The prognostic model and a scoring system derived from a large cohort of CSP patients who underwent transvaginal hysterotomy can effectively predict adverse events. The scoring system is easy-to-use and can intuitively help clinicians identify candidates for transvaginal hysterotomy. It facilitates the implementation of more individualized and effective management strategies for CSP, and potentially enhances patient prognosis.

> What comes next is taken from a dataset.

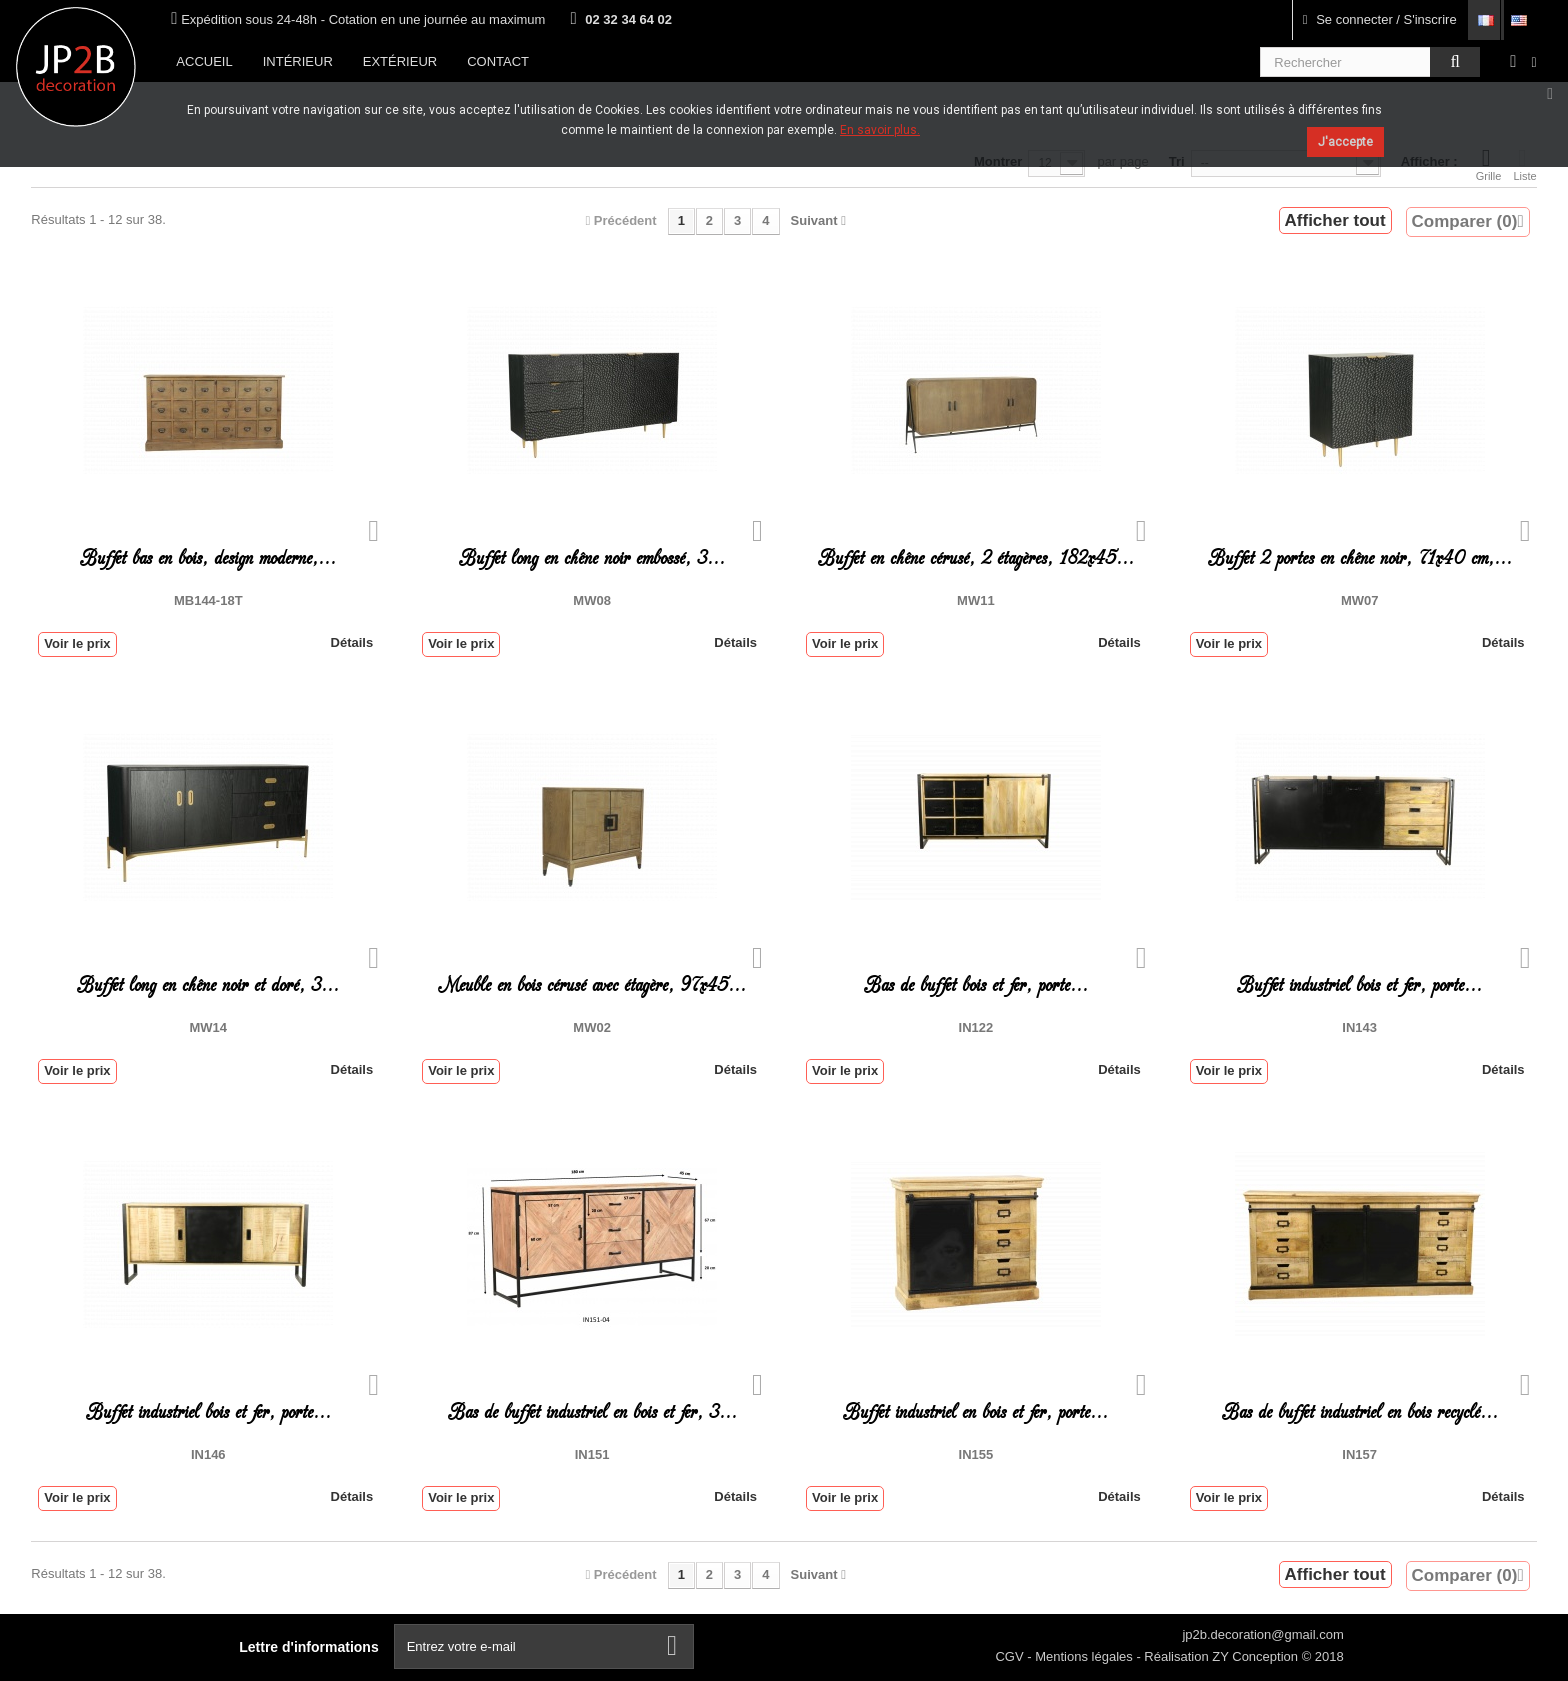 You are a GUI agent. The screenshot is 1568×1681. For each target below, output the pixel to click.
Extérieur (400, 61)
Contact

随着妊娠进展,剖宫产瘢痕妊娠(CSP)可能导致子宫破裂和大出血。经阴道子宫切开术切除病灶被认为是CSP的一种有效的一线治疗方法,但很少有综合预后模型来确定哪些患者适合行经阴道子宫切开术。本研究旨在利用一大群CSP患者制定一个风险评分系统,以评估经阴道子宫切开术治疗时不良事件的风险。
回顾性研究了2009年1月至2023年2月在中国中山大学附属第一医院接受经阴道子宫切开术的273例CSP患者。根据新制定的共识记录患者的临床特征、手术结果和详细的超声特征。采用多变量逻辑回归确定与不良事件相关的危险因素,随后构建预测模型。通过对这些危险因素进行分层并使用数学模型为其赋值,开发了一个评分系统。用Hosmer-Lemeshow检验评估校准情况,并使用分层5折交叉验证进行内部验证。计算诊断准确性、敏感性、特异性和受试者操作特征曲线下面积,以评估所开发的预测模型和评分系统的性能。
273例患者中,244例(89.4%)成功治疗,未发生任何不良事件,而29例(10.6%)至少发生了1次不良事件。该研究确定孕周[比值比(OR)=1.244,95%置信区间(CI):1.052 - 1.422]、突出的确切程度(OR =2.568,95% CI:1.627 - 4.047)和病灶血管情况(OR =3.739,95% CI:1.551 - 9.016)为不良事件的独立预测因素。基于这些发现,创建了一个预测模型和一个8分评分系统。预测模型和评分系统均表现出优异的性能。预测模型的受试者操作特征曲线下平均面积(AUC)为0.828(95% CI:0.769 - 0.887),平均准确率为0.901(95% CI:0.864 - 0.938)。对于评分系统,受试者操作特征曲线下平均面积为0.829(95% CI:0.775 - 0.883),平均准确率为0.898(95% CI:0.835 - 0.961)。根据Hosmer-Lemeshow检验,模型和评分系统具有可接受的拟合优度(分别为P =0.223和P =0.707)。
从一大群接受经阴道子宫切开术的CSP患者中得出的预后模型和评分系统可以有效地预测不良事件。该评分系统易于使用,能够直观地帮助临床医生识别适合经阴道子宫切开术的患者。它有助于为CSP实施更个体化和有效的管理策略,并可能改善患者预后。